The Reserve Bank's justification for increasing the Cash Reserve Ratio, all these years, is utterly false.
Ever since the first of three increases in the Cash Reserve Ratio (CRR) by the Reserve Bank of India (RBI) in last January, I have been using these columns to warn readers that the RBI was needlessly cutting short the first industrial boom in twelve years, and driving the country into recession. It was needless because the excuse given for the tightening of money supply – the need to control inflation – was utterly false.
While inflation (according to the Wholesale Price Index) had increased from 3.5 per cent for the year on April 22, to 5.7 per cent on October 21, two thirds of the difference of 2.2 per cent was accounted for by a 7 per cent jump in the rate of increase in the prices of primary products, i.e mainly food articles, fruits and vegetables. These are dependent entirely upon the weather and cannot be controlled by tinkering with interest rates or the money supply.
Of the remainder 1.1 per cent was accounted for by the rise in international oil prices, again something that choking the money supply could not possibly affect. The core rate of inflation – i.e the rise in prices that the monetary policy could curb, was just over three per cent. India, in short, was not suffering from significant internally generated inflation.
By April, the WPI-based inflation had spurted to 6.1 per cent but once again, a full 2.7 per cent of this was contributed by the 12.1 per cent rise in prices of primary products, nearly all of which had occurred the previous summer.
But industry was entering a boom and the prices of manufactured products had begun to rise somewhat.
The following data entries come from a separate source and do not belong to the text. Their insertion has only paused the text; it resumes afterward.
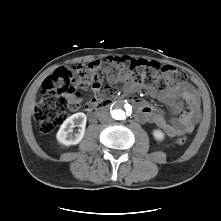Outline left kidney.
Instances as JSON below:
<instances>
[{"instance_id": "left-kidney-1", "label": "left kidney", "mask_w": 221, "mask_h": 221, "mask_svg": "<svg viewBox=\"0 0 221 221\" xmlns=\"http://www.w3.org/2000/svg\"><path fill=\"white\" fill-rule=\"evenodd\" d=\"M153 136L158 141H162L164 139V133L159 129L153 131Z\"/></svg>"}]
</instances>
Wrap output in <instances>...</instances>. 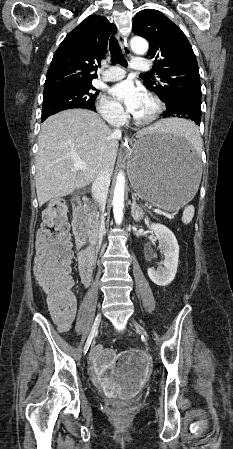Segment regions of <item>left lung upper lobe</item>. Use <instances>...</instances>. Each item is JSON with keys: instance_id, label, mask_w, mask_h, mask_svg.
<instances>
[{"instance_id": "1", "label": "left lung upper lobe", "mask_w": 233, "mask_h": 449, "mask_svg": "<svg viewBox=\"0 0 233 449\" xmlns=\"http://www.w3.org/2000/svg\"><path fill=\"white\" fill-rule=\"evenodd\" d=\"M132 30L149 42L147 58L154 60L153 72L159 82L144 81L167 107L186 103L201 108V85L198 64L182 30L161 12L144 9L138 12Z\"/></svg>"}]
</instances>
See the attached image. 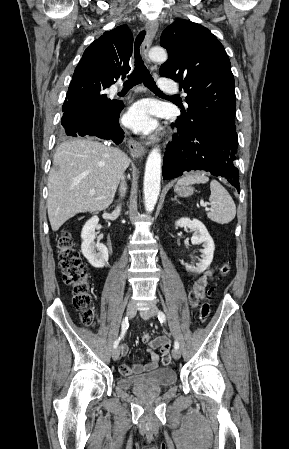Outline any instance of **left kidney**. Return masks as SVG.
<instances>
[{
	"label": "left kidney",
	"instance_id": "obj_1",
	"mask_svg": "<svg viewBox=\"0 0 289 449\" xmlns=\"http://www.w3.org/2000/svg\"><path fill=\"white\" fill-rule=\"evenodd\" d=\"M176 227H187L193 231V236L191 237L192 244H203L204 249L202 250L201 261L195 266L186 264L185 268L189 272L202 273L211 264L213 260L215 245L212 237L209 235L204 224L197 219L181 218L175 222Z\"/></svg>",
	"mask_w": 289,
	"mask_h": 449
}]
</instances>
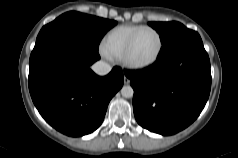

So the ever eager RBI raised the CRR again and took another Rs 15,000 crore out of the bank deposits available for financing credit. Within days the prime lending rate was a full two per cent higher than it had been a year earlier.
Three months after the second CRR hike, all the outliers of the recessionary storm that is approaching are visible to the unjaundiced eye.
The price of real state is falling; upto Rs 800 crore of housing loans have already gone bad and been sold off and more is likely to follow; anticipating a glut of apartments and houses on the market and fearful of the high interest rates, builders have put new projects on hold ; there has been a 15 per cent drop in the sale of two-wheelers in the first quarter, a smaller decline in the sale of commercial vehicles and a massive shift from larger to smaller cars in the “non-executive” class of automobiles.
Bank advances have shrunk by Rs 33,000 crore almost entirely in the non-food commercial sector. Most of this reflects a fall in consumer credit. High interest rates have triggered an inflow of dollars, pushed up the rupee by 14 per cent, and severely hurt export earnings. The BPO industry and garment exporters are in a panic.
Anyone who cared a fig for economic growth would have lowered interest rates. The banks were wallowing in funds for which there was no demand. One small signal from the RBI would have made them cut rates. This might have aborted the gathering momentum of recession. But against all reason, the RBI has chosen simply to mop up the surplus cash with the banks by raising the CRR once again.
Governor Y V Reddy’s excuse is that he has to mop up the increase in money supply caused by the huge inflow of dollars. What he prefers not to remember is that it is his increase in interest rates to levels completely out of line with the rest of the world that is pulling the dollars in. Sterilising the resulting increase in money supply will only perpetuate the inflow of dollars on the capital account.
What he also seems unmindful of is the way in which the high exchange rate has doubled the balance of payments deficit on the current account. This is exactly what happened in Thailand for more than a year before the crash of 1997.
When a decision makes no economic sense one must start looking for political motivation which is not hard to find. Unlike other years the rise in interest rates has not completely blocked investment. What it has done is to divert a good part of it abroad.
Since Indian interest rates have always been a good deal higher than those in the global financial market, Indian firms have been borrowing abroad ever since the Vajpayee government opened the sluice gates in 2004.
However in the last two years this borrowing has increased dramatically. In the first three months of 2007, total net medium and long term borrowing by private firms jumped further to $2.1 billion a month.
A close look at the borrowers shows that the bulk loans have been taken by a handful of very large companies or groups. But all of them are dwarfed by the two Reliance groups. Between April 2006 and March 2007, these have raised a total of $7.775 billion dollars worth of loans.
This is just under half of all the private borrowing abroad between April 2006 and March 2007. More than a third of this was raised in February and March 2007, after Mr Reddy’s first CRR increase.
These are all first class borrowers who are more than capable of earning the foreign exchange needed to service their debts. But the fact remains that they, and a small class of brokers and inside traders on the stock markets, are also the only beneficiaries of the suicidal policy that Y V Reddy is pursuing today.